35.No claims or complaints regarding the abusive use of restraint or confinement have been reported to the Ministry of Health, as confirmed by the National Mental Health Care Oversight Commission (whose new composition is provided for in Order No. 3204/021). Any complaints are channelled through the National Human Rights Institution and Ombudsman’s Office and the National Mental Health Care Oversight Commission.
Complaint mechanisms
36.Within the framework of the next Accountability Act, the Attorney General’s Office will present a draft text for the establishment of a new prosecutor’s office with territorial jurisdiction in the department of Montevideo to deal exclusively with any suspected criminal acts committed in the prisons of that department. Its creation will depend on the response of the political system.
37.The Montevideo special prosecutor’s office for crimes against humanity participates in the handling of all complaints filed under the old criminal procedure code. Most of the cases prosecuted under this body of law (probably more than 100) concern torture and are at various stages of proceedings.
38.A significant number of persons have been convicted and an even larger number have been prosecuted. Indictment requests are pending in several cases. In others, investigations have been completed and, once the various motions have been ruled on, the prosecutor’s office will file the relevant indictment requests. It should be noted that even where acts of torture are investigated, the actual charges brought will correspond to the definitions in force at the time, such as abuse of authority against prisoners (art. 286 of the Criminal Code), gross injury (art. 317 of the Criminal Code) and deprivation of liberty (arts. 281 and 282 of the Criminal Code).
39.Under the new Code of Criminal Procedure, on 6 March 2023, the Third Rota Court of Canelones handed down a conviction on first instance for multiple counts of torture.
40.Furthermore, on 21 March 2023, an indictment hearing was held in a case of torture in the city of San José.
41.In Montevideo, before the Thirty-First Rota Criminal Court, several persons were indicted for homicide, enforced disappearance and torture despite having been charged with abuse of authority against prisoners, gross injury and deprivation of liberty.
42.Lastly, in the emblematic Roslik case, the Montevideo special prosecutor’s office for crimes against humanity requested the indictment of around 10 persons for torture, although they had been charged with abuse of authority against prisoners, gross injury and deprivation of liberty. However, the pleas of unconstitutionality raised by the defence in that case have yet to be resolved.

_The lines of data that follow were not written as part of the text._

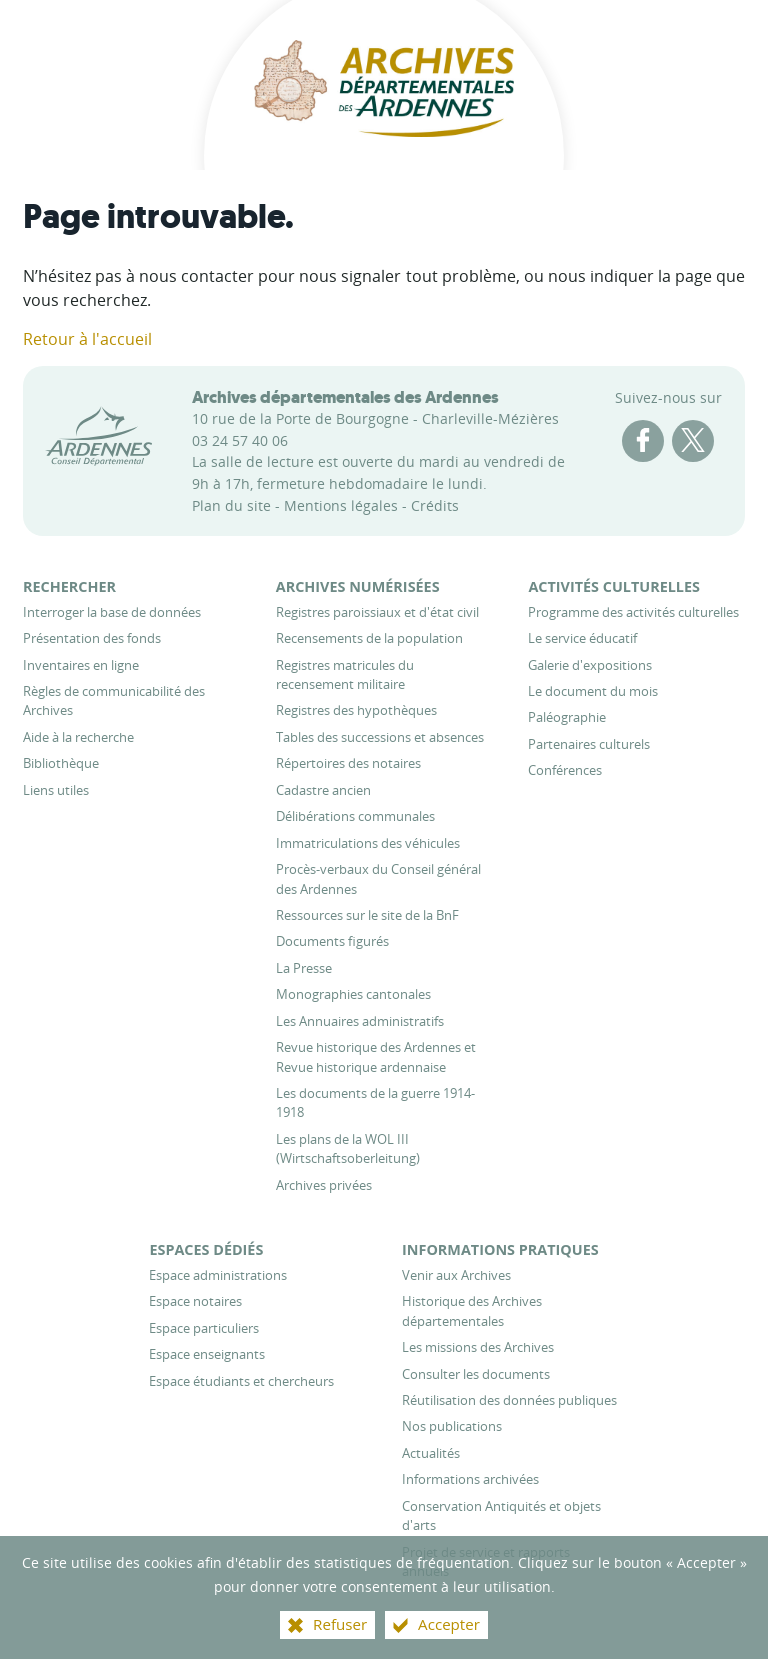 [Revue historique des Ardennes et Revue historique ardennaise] (376, 1056)
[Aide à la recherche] (78, 737)
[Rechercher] (69, 586)
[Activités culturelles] (614, 586)
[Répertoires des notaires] (348, 763)
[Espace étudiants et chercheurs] (241, 1381)
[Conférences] (565, 770)
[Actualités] (431, 1453)
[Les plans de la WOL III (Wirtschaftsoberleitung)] (348, 1148)
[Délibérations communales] (355, 816)
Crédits (435, 505)
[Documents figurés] (332, 941)
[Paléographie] (567, 717)
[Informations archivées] (470, 1479)
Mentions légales (341, 505)
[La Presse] (304, 968)
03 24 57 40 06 (240, 440)
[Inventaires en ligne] (81, 665)
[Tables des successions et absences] (380, 737)
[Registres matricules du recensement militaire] (345, 674)
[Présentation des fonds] (92, 638)
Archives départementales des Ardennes (345, 397)
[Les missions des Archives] (478, 1347)
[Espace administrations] (218, 1275)
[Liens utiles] (56, 790)
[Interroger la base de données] (112, 612)
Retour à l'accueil (87, 339)
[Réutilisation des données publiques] (509, 1400)
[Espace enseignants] (207, 1354)
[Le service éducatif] (582, 638)
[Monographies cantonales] (353, 994)
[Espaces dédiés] (206, 1249)
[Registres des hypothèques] (356, 710)
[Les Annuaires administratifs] (360, 1021)
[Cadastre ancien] (323, 790)
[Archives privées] (324, 1185)
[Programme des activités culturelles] (633, 612)
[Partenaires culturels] (589, 744)
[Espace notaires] (195, 1301)
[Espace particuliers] (204, 1328)
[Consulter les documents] (476, 1374)
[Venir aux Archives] (456, 1275)
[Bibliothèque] (61, 763)
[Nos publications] (452, 1426)
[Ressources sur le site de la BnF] (367, 915)
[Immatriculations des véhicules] (368, 843)
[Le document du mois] (593, 691)
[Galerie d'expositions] (590, 665)
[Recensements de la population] (369, 638)
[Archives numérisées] (358, 586)
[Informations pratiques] (500, 1249)
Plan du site (231, 505)
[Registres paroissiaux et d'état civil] (377, 612)
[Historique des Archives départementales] (472, 1310) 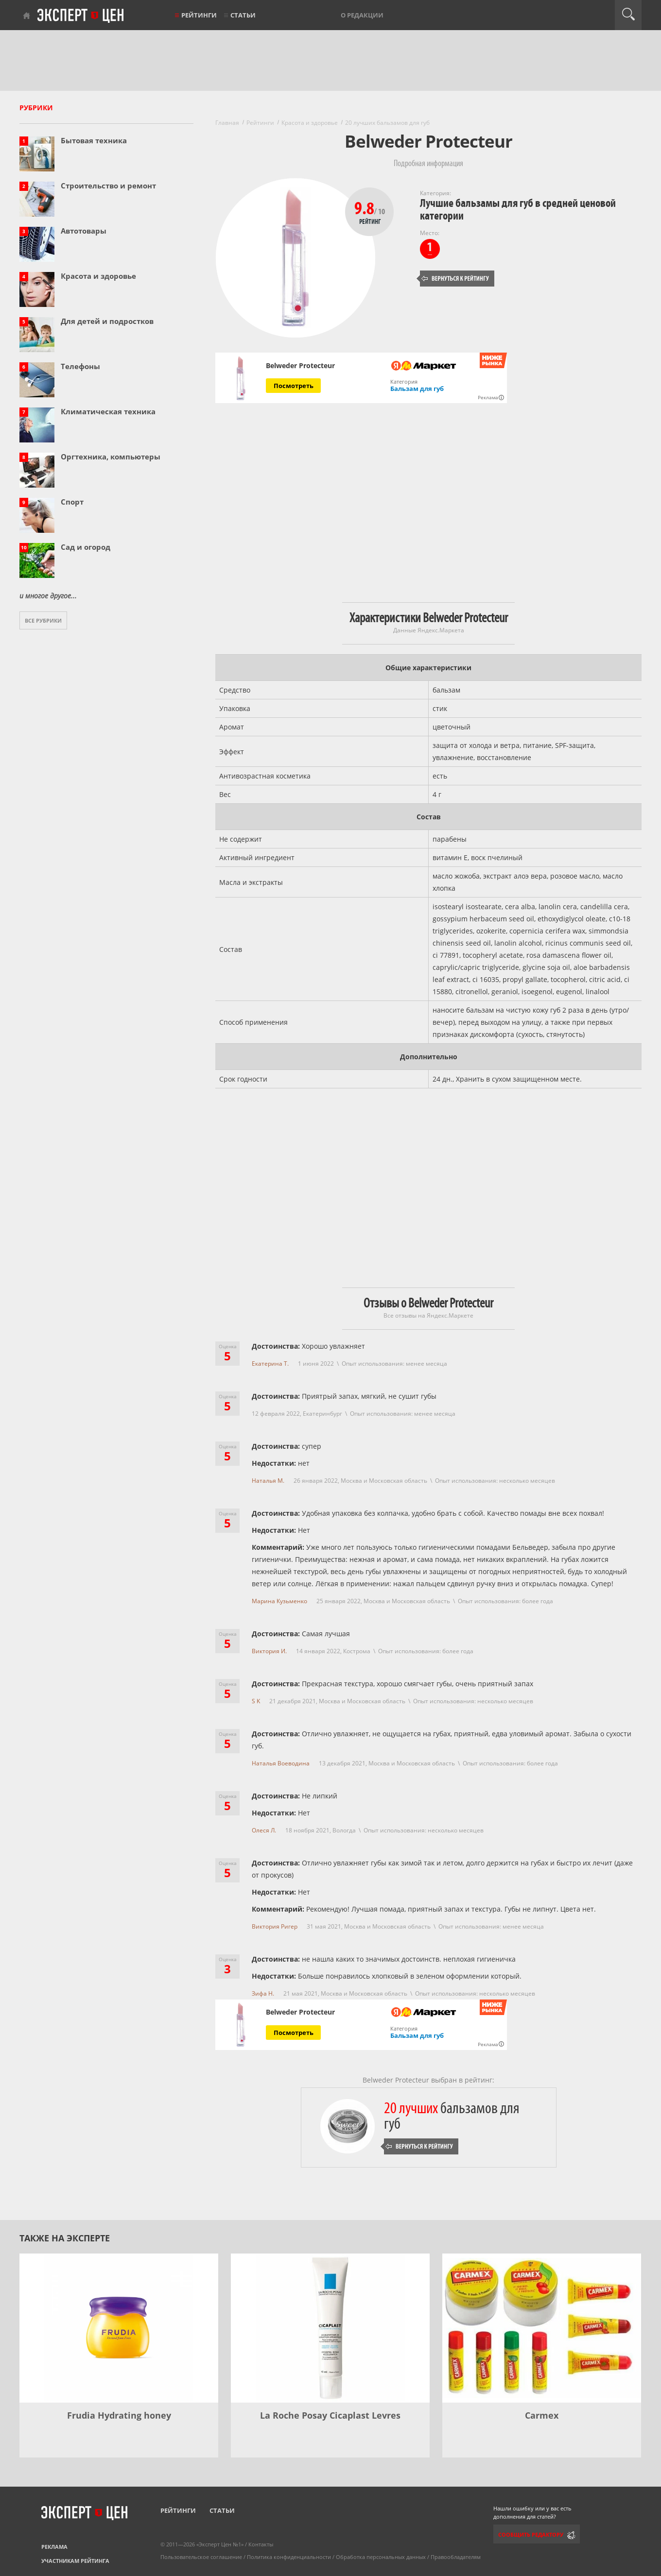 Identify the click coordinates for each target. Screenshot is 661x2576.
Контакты (260, 2544)
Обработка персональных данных (381, 2556)
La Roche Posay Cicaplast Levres (330, 2415)
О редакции (362, 15)
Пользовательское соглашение (201, 2556)
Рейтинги (199, 15)
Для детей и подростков (107, 321)
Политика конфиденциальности (289, 2556)
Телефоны (80, 366)
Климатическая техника (108, 411)
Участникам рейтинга (75, 2560)
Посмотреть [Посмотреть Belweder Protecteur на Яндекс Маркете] (293, 385)
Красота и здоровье (98, 276)
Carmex (541, 2415)
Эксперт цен (81, 16)
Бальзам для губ (417, 388)
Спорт (72, 502)
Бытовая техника (94, 140)
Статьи (243, 15)
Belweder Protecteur (300, 366)
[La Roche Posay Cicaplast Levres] (330, 2328)
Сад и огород (85, 547)
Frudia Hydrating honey (119, 2415)
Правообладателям (456, 2556)
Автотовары (83, 231)
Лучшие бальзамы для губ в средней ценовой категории (518, 209)
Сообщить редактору (530, 2534)
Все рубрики (43, 620)
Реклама (54, 2546)
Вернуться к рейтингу (455, 279)
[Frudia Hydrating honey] (118, 2328)
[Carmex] (541, 2328)
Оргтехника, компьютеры (110, 456)
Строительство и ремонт (108, 185)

43.See annex II for the full report submitted by the public policy department of the Attorney General’s Office on: (i) complaints involving the death of at least one person deprived of their liberty, by type of offence and stage of the complaint (22 May 2022 to 19 February 2023), and (ii) complaints involving at least one person deprived of their liberty, by type of offence and stage of the complaint (22 May 2022 to 19 February 2023).
Training
44.With regard to the continuing education of judges and prosecutors, in 2023, the Centre for Judicial Studies of Uruguay began offering the course “Conditions of Detention. United Nations Rules for the Treatment of Women Prisoners and Non-custodial Measures for Women Offenders (the Bangkok Rules). The Nelson Mandela Rules”. This follows the Committee’s recommendation regarding the training of justice officials on these specific international instruments. The course will be taught by Mr. Alberto Reyes (criminal court judge), Mr. Juan Miguel Petit (Parliamentary Commissioner for the Prison System) and Mr. Álvaro Garce (Director of the State Secretariat for Strategic Intelligence and former Parliamentary Commissioner for the Prison System).
45.The training centre of the Attorney General’s Office has also provided information on training in this area. See annex III.